Problem details » Beneath this line are the data; copy exactly the part of them that opens with the line containing "Proudly Hosted by" and closes with the line containing "Info Pemasangan Iklan", and only that part.

******************************

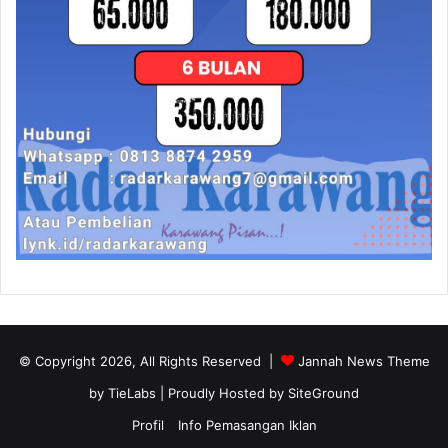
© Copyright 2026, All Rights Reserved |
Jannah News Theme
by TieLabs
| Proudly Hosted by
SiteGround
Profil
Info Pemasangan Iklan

******************************

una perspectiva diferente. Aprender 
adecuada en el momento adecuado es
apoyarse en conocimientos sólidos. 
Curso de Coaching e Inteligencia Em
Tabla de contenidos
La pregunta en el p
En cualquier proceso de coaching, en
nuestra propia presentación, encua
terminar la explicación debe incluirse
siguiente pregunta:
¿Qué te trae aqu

******************************

Task solution »
| Proudly Hosted by
SiteGround
Profil
Info Pemasangan Iklan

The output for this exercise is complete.